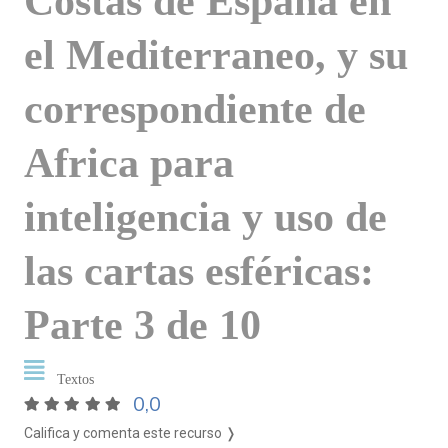
Costas de España en
el Mediterraneo, y su
correspondiente de
Africa para
inteligencia y uso de
las cartas esféricas:
Parte 3 de 10
Textos
0,0
Califica y comenta este recurso ❭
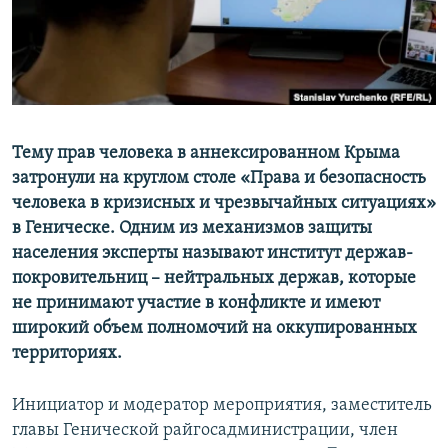
ПРИСОЕДИНЯЙТЕСЬ!
ПОБЕДИТЕЛЕЙ НЕ СУДЯТ?
КРЫМ.НЕПОКОРЕННЫЙ
ELIFBE
УКРАИНСКАЯ ПРОБЛЕМА КРЫМА
Все сайты RFE/RL
Тему прав человека в аннексированном Крыма
затронули на круглом столе «Права и безопасность
человека в кризисных и чрезвычайных ситуациях»
в Геническе. Одним из механизмов защиты
населения эксперты называют институт держав-
покровительниц – нейтральных держав, которые
не принимают участие в конфликте и имеют
широкий объем полномочий на оккупированных
территориях.
Инициатор и модератор мероприятия, заместитель
главы Генической райгосадминистрации, член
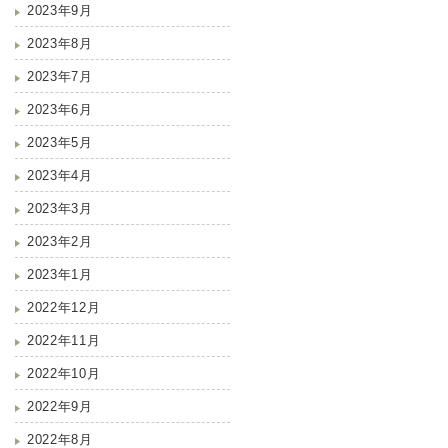
2023年9月
2023年8月
2023年7月
2023年6月
2023年5月
2023年4月
2023年3月
2023年2月
2023年1月
2022年12月
2022年11月
2022年10月
2022年9月
2022年8月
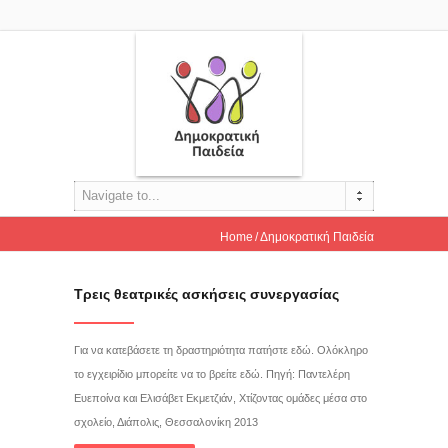
Navigate to...
Home
Δημοκρατική Παιδεία
Τρεις θεατρικές ασκήσεις συνεργασίας
Για να κατεβάσετε τη δραστηριότητα πατήστε εδώ. Ολόκληρο
το εγχειρίδιο μπορείτε να το βρείτε εδώ. Πηγή: Παντελέρη
Ευεποίνα και Ελισάβετ Εκμετζιάν, Χτίζοντας ομάδες μέσα στο
σχολείο, Διάπολις, Θεσσαλονίκη 2013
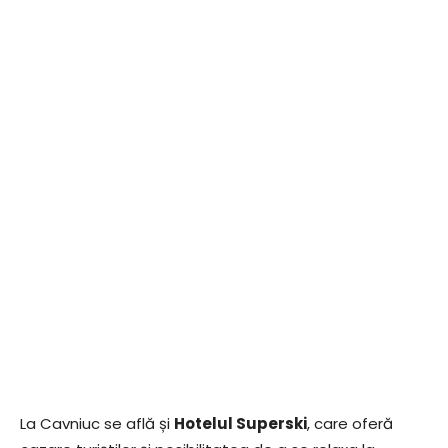
La Cavniuc se află și
Hotelul Superski
, care oferă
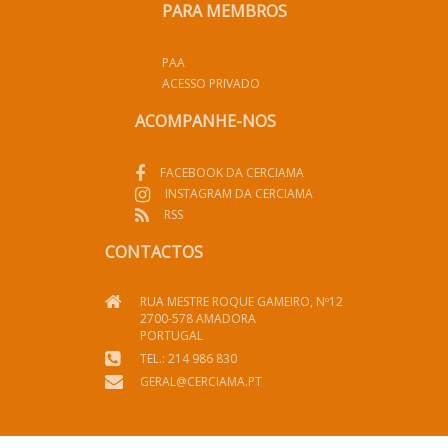
PARA MEMBROS
PAA
ACESSO PRIVADO
ACOMPANHE-NOS
FACEBOOK DA CERCIAMA
INSTAGRAM DA CERCIAMA
RSS
CONTACTOS
RUA MESTRE ROQUE GAMEIRO, Nº12
2700-578 AMADORA
PORTUGAL
TEL.: 214 986 830
GERAL@CERCIAMA.PT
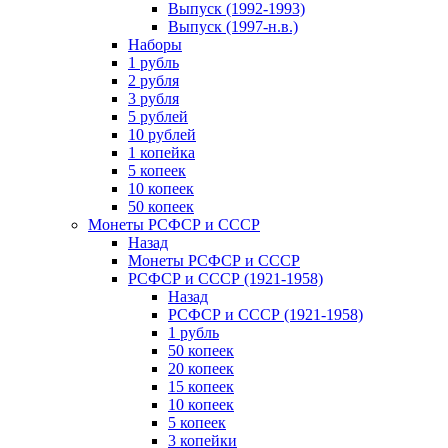
Выпуск (1992-1993)
Выпуск (1997-н.в.)
Наборы
1 рубль
2 рубля
3 рубля
5 рублей
10 рублей
1 копейка
5 копеек
10 копеек
50 копеек
Монеты РСФСР и СССР
Назад
Монеты РСФСР и СССР
РСФСР и СССР (1921-1958)
Назад
РСФСР и СССР (1921-1958)
1 рубль
50 копеек
20 копеек
15 копеек
10 копеек
5 копеек
3 копейки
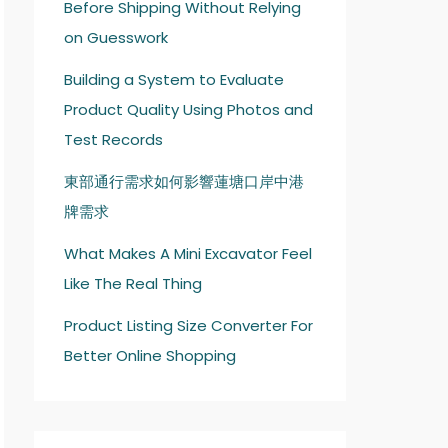
Before Shipping Without Relying
on Guesswork
Building a System to Evaluate
Product Quality Using Photos and
Test Records
東部通行需求如何影響蓮塘口岸中港
牌需求
What Makes A Mini Excavator Feel
Like The Real Thing
Product Listing Size Converter For
Better Online Shopping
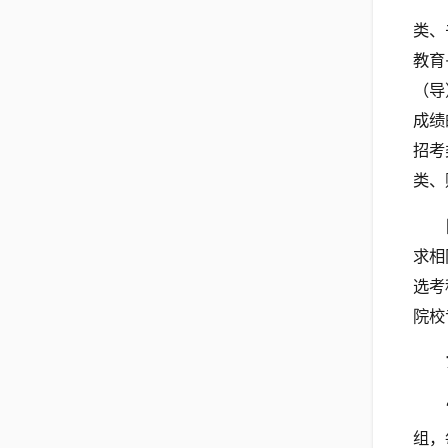
类、
教育
（导
成绩
招考
类、
求相
选考
院校
组，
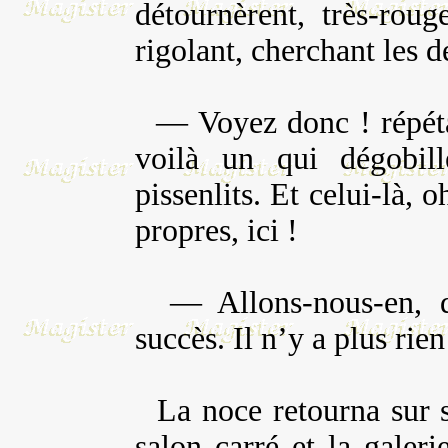
détournèrent, très-rou
rigolant, cherchant les d
— Voyez donc ! répétai
voilà un qui dégobille
pissenlits. Et celui-là, 
propres, ici !
— Allons-nous-en, di
succès. Il n’y a plus rien
La noce retourna sur s
salon carré et la gale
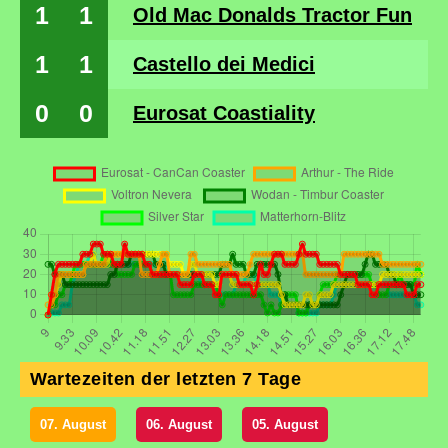
1
1
Old Mac Donalds Tractor Fun
1
1
Castello dei Medici
0
0
Eurosat Coastiality
Wartezeiten der letzten 7 Tage
07. August
06. August
05. August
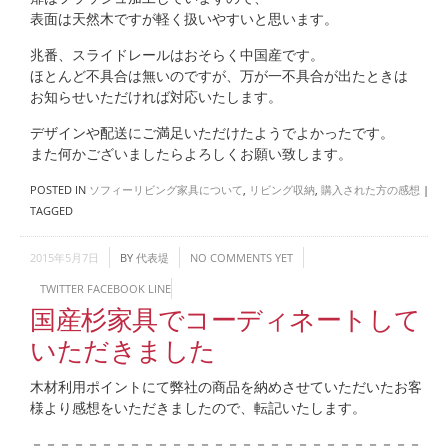
表面は天然木ですが軽く扱いやすいと思います。
兆番、スライドレールはおそらく中国産です。
ほとんど不具合は無いのですが、万が一不具合が出たときは
お知らせいただければ対応いたします。
デザインや配送にご満足いただけたようでよかったです。
また何かございましたらよろしくお願い致します。
POSTED IN
ソフィーリビング家具について
,
リビング収納
,
購入された方の感想
|
TAGGED
2015年5月7日
BY
代表堤
NO COMMENTS YET
TWITTER
FACEBOOK
LINE
国産杉家具でコーディネートして
いただきました
木材利用ポイントにて弊社の商品を納めさせていただいたお客
様より感想をいただきましたので、転記いたします。
－－－－－－－－－－－－－－－－－－－－－－－－－－－－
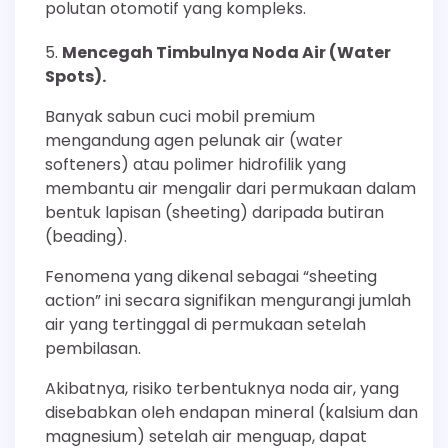
polutan otomotif yang kompleks.
Mencegah Timbulnya Noda Air (Water
Spots).
Banyak sabun cuci mobil premium
mengandung agen pelunak air (water
softeners) atau polimer hidrofilik yang
membantu air mengalir dari permukaan dalam
bentuk lapisan (sheeting) daripada butiran
(beading).
Fenomena yang dikenal sebagai “sheeting
action” ini secara signifikan mengurangi jumlah
air yang tertinggal di permukaan setelah
pembilasan.
Akibatnya, risiko terbentuknya noda air, yang
disebabkan oleh endapan mineral (kalsium dan
magnesium) setelah air menguap, dapat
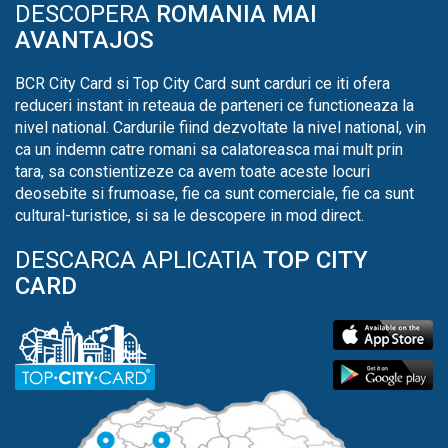
DESCOPERA
ROMANIA MAI
AVANTAJOS
BCR City Card si Top City Card sunt carduri ce iti ofera
reduceri instant in reteaua de parteneri ce functioneaza la
nivel national. Cardurile fiind dezvoltate la nivel national, vin
ca un indemn catre romani sa calatoreasca mai mult prin
tara, sa constientizeze ca avem toate aceste locuri
deosebite si frumoase, fie ca sunt comerciale, fie ca sunt
cultural-turistice, si sa le descopere in mod direct.
DESCARCA APLICATIA
TOP CITY
CARD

····················

TASK INSTRUCTIONS >> Please copy the data above exactly, omitting the pictures.

RESPONSE BELOW >>
Costas de España en
el Mediterraneo, y su
correspondiente de
Africa para
inteligencia y uso de
las cartas esféricas:
Parte 3 de 10
Textos
0,0
Califica y comenta este recurso ❭
ПРИСОЕДИНЯЙТЕСЬ!
ПОБЕДИТЕЛЕЙ НЕ СУДЯТ?
КРЫМ.НЕПОКОРЕННЫЙ
ELIFBE
УКРАИНСКАЯ ПРОБЛЕМА КРЫМА
Все сайты RFE/RL
Тему прав человека в аннексированном Крыма
затронули на круглом столе «Права и безопасность
человека в кризисных и чрезвычайных ситуациях»
в Геническе. Одним из механизмов защиты
населения эксперты называют институт держав-
покровительниц – нейтральных держав, которые
не принимают участие в конфликте и имеют
широкий объем полномочий на оккупированных
территориях.
Инициатор и модератор мероприятия, заместитель
главы Генической райгосадминистрации, член
2023年9月
2023年8月
2023年7月
2023年6月
2023年5月
2023年4月
2023年3月
2023年2月
2023年1月
2022年12月
2022年11月
2022年10月
2022年9月
2022年8月
Navigate to...
Home
Δημοκρατική Παιδεία
Τρεις θεατρικές ασκήσεις συνεργασίας
Για να κατεβάσετε τη δραστηριότητα πατήστε εδώ. Ολόκληρο
το εγχειρίδιο μπορείτε να το βρείτε εδώ. Πηγή: Παντελέρη
Ευεποίνα και Ελισάβετ Εκμετζιάν, Χτίζοντας ομάδες μέσα στο
σχολείο, Διάπολις, Θεσσαλονίκη 2013
La Cavniuc se află și
Hotelul Superski
, care oferă
PARA MEMBROS
PAA
ACESSO PRIVADO
ACOMPANHE-NOS
FACEBOOK DA CERCIAMA
INSTAGRAM DA CERCIAMA
RSS
CONTACTOS
RUA MESTRE ROQUE GAMEIRO, Nº12
2700-578 AMADORA
PORTUGAL
TEL.: 214 986 830
GERAL@CERCIAMA.PT
Выпуск (1992-1993)
Выпуск (1997-н.в.)
Наборы
1 рубль
2 рубля
3 рубля
5 рублей
10 рублей
1 копейка
5 копеек
10 копеек
50 копеек
Монеты РСФСР и СССР
Назад
Монеты РСФСР и СССР
РСФСР и СССР (1921-1958)
Назад
РСФСР и СССР (1921-1958)
1 рубль
50 копеек
20 копеек
15 копеек
10 копеек
5 копеек
3 копейки
Before Shipping Without Relying
on Guesswork
Building a System to Evaluate
Product Quality Using Photos and
Test Records
東部通行需求如何影響蓮塘口岸中港
牌需求
What Makes A Mini Excavator Feel
Like The Real Thing
Product Listing Size Converter For
Better Online Shopping
类、
教育
（导
成绩
招考
类、
求相
选考
院校
组，
détournèrent, très-rou
rigolant, cherchant les d
— Voyez donc ! répétai
voilà un qui dégobille
pissenlits. Et celui-là, 
propres, ici !
— Allons-nous-en, di
succès. Il n’y a plus rien
La noce retourna sur s
salon carré et la gale
1
1
Old Mac Donalds Tractor Fun
1
1
Castello dei Medici
0
0
Eurosat Coastiality
Wartezeiten der letzten 7 Tage
07. August
06. August
05. August
表面は天然木ですが軽く扱いやすいと思います。
兆番、スライドレールはおそらく中国産です。
ほとんど不具合は無いのですが、万が一不具合が出たときは
お知らせいただければ対応いたします。
デザインや配送にご満足いただけたようでよかったです。
また何かございましたらよろしくお願い致します。
POSTED IN
ソフィーリビング家具について
,
リビング収納
,
購入された方の感想
|
TAGGED
2015年5月7日
BY
代表堤
NO COMMENTS YET
TWITTER
FACEBOOK
LINE
国産杉家具でコーディネートして
いただきました
木材利用ポイントにて弊社の商品を納めさせていただいたお客
様より感想をいただきましたので、転記いたします。
－－－－－－－－－－－－－－－－－－－－－－－－－－－－
polutan otomotif yang kompleks.
Mencegah Timbulnya Noda Air (Water
Spots).
Banyak sabun cuci mobil premium
mengandung agen pelunak air (water
softeners) atau polimer hidrofilik yang
membantu air mengalir dari permukaan dalam
bentuk lapisan (sheeting) daripada butiran
(beading).
Fenomena yang dikenal sebagai “sheeting
action” ini secara signifikan mengurangi jumlah
air yang tertinggal di permukaan setelah
pembilasan.
Akibatnya, risiko terbentuknya noda air, yang
disebabkan oleh endapan mineral (kalsium dan
magnesium) setelah air menguap, dapat
DESCOPERA
ROMANIA MAI
AVANTAJOS
BCR City Card si Top City Card sunt carduri ce iti ofera
reduceri instant in reteaua de parteneri ce functioneaza la
nivel national. Cardurile fiind dezvoltate la nivel national, vin
ca un indemn catre romani sa calatoreasca mai mult prin
tara, sa constientizeze ca avem toate aceste locuri
deosebite si frumoase, fie ca sunt comerciale, fie ca sunt
cultural-turistice, si sa le descopere in mod direct.
DESCARCA APLICATIA
TOP CITY
CARD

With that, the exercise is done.